Award winners
2009
The winners of the Future for Nature Award 2009 are Maggie Muurmans (The Netherlands), Mohammad Farhadinia (Iran) and Inza Kone (Ivory Coast)!
From left to right: Mohammad Farhadinia, Inza Kone, Guest of Honour Sir David Attenborough, Maggie Muurmans and Chair of the FFN Foundation Herman Rijksen.
Mohammad Farhadinia (2009)
Chances for the Asiatic Cheetah and Persian Panther
In Iran, the last two viable populations exist of two felines which have almost completely disappeared in the rest of the world: the Asiatic cheetah and the Persian panther. With fewer than 100 animals living in the wild, the Asiatic cheetah still survives in a chain of mountainous habitats, where it, in contradiction to its African cousins, lives of wild goats and sheep. The Persian panthers still survive in a bigger population – probably with more than 500 animals, but there are often serious conflicts with the local population, leading to the death of one of the animals.
Mohammad Farhadinia strives to protect these animals by studying them, teaching the local population about them and by giving wounded animals a shelter.
Maggie Muurmans (2009)
Sea turtles help island inhabitants!
Maggie Muurmans was born in Indonesia, but grew up in the Netherlands.

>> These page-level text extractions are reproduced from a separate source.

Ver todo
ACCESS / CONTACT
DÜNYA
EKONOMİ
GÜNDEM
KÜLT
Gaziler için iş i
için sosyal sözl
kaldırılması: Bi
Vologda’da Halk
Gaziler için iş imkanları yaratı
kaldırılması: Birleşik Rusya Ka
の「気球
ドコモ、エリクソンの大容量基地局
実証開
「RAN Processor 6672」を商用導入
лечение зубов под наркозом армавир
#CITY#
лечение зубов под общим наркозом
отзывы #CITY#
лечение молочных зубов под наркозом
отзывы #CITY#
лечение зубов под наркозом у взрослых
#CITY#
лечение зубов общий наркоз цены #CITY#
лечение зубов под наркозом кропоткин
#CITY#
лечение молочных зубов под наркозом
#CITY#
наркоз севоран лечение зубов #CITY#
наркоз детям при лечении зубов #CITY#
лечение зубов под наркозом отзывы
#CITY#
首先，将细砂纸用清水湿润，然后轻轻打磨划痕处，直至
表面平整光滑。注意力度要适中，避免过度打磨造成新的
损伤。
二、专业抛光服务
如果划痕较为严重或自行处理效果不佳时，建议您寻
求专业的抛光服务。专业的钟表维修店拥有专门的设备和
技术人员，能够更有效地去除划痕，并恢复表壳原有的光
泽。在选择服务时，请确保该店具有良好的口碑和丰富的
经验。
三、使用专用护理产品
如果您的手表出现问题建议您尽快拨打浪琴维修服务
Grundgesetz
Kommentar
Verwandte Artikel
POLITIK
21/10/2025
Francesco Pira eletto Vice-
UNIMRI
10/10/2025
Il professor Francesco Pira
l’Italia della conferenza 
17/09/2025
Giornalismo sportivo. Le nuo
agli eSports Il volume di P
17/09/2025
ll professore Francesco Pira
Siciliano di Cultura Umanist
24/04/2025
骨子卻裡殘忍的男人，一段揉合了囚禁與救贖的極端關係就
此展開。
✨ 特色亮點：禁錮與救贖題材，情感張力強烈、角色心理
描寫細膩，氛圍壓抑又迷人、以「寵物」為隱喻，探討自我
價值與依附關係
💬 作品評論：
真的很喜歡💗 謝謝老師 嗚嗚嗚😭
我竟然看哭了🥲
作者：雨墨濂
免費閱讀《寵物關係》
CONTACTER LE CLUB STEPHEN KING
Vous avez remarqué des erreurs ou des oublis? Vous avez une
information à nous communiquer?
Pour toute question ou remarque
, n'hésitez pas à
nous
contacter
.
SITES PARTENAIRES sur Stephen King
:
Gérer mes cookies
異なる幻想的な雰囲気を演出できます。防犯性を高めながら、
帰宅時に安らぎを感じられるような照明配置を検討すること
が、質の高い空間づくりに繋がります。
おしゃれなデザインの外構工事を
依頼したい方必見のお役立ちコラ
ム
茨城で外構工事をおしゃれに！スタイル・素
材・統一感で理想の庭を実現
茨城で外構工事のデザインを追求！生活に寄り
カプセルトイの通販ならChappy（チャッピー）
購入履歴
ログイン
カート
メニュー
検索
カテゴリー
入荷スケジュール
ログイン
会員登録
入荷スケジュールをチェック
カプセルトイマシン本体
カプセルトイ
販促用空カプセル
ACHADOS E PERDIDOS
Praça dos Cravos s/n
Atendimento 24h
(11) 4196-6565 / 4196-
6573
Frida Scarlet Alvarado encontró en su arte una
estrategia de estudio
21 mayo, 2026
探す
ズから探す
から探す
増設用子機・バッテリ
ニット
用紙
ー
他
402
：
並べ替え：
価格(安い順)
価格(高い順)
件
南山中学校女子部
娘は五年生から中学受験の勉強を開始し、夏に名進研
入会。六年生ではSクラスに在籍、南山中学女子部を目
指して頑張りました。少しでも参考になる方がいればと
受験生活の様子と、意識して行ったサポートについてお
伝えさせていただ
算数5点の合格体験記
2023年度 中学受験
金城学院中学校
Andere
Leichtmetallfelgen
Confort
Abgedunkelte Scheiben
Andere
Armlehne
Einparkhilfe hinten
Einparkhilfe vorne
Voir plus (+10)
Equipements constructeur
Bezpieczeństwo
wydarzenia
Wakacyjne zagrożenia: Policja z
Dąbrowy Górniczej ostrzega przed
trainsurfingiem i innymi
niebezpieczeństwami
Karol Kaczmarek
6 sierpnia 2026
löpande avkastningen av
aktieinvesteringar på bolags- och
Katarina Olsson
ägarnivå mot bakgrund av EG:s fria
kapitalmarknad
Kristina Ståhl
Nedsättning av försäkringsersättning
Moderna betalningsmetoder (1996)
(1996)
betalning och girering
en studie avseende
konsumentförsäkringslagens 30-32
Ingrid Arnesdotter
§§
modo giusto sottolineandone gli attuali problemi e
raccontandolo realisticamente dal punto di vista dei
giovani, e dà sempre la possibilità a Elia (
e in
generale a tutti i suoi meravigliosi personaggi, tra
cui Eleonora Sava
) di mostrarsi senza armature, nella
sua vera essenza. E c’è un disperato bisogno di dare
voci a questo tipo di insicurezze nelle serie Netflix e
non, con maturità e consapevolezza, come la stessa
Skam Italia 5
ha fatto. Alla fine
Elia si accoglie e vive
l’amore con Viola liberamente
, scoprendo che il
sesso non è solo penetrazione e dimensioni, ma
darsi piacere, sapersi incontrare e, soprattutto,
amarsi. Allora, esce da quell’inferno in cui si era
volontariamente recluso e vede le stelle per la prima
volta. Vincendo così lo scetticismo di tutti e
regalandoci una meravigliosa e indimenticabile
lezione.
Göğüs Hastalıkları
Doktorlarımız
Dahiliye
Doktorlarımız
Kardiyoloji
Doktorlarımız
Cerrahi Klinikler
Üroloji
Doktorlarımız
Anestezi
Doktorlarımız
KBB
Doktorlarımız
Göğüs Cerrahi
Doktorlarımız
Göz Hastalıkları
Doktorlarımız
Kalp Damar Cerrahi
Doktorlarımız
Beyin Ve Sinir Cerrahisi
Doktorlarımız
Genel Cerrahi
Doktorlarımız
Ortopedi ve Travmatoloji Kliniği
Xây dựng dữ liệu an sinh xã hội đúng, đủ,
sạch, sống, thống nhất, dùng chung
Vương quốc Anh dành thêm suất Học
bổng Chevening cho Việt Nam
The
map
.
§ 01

She returned to Indonesia to realise management plans and sea turtle projects in three nature reserves in Pulau Banyak. This is a desolate group of islands close to the south-west border of Atjeh, in the North of Sumatra. It is a so called ‘conservation hotspot’, an area with a grand number of rare and protected animals and plants, both on shore and in the sea.
Maggie Muurmans studies the turtles, informs the local population about them and is setting up a eco-tourist programme, whereby both the local population and the highly endangered sea turtle will benefit.
Inza Koné (2009)
The Tanoé forest and its monkeys are alive!
Inza Koné is a young Ivorian nature conservationist who aims to protect the Tanoé forest in the eastern part of Ivory Coast and the monkeys living in it. There are three kinds of monkeys living in the forest which are endangered, the Diana Roloway, the White-napped Mangabey and Miss Waldron’s Red Colobus. One of the main threats recently has been the replantation of the forest with palm oil plantations.
In the past few years, Inza Kone has helped protect the Tanoé forest in a variety of ways and especially focused on these three monkeys. The most important instrument to protect the forest is the so called community management system.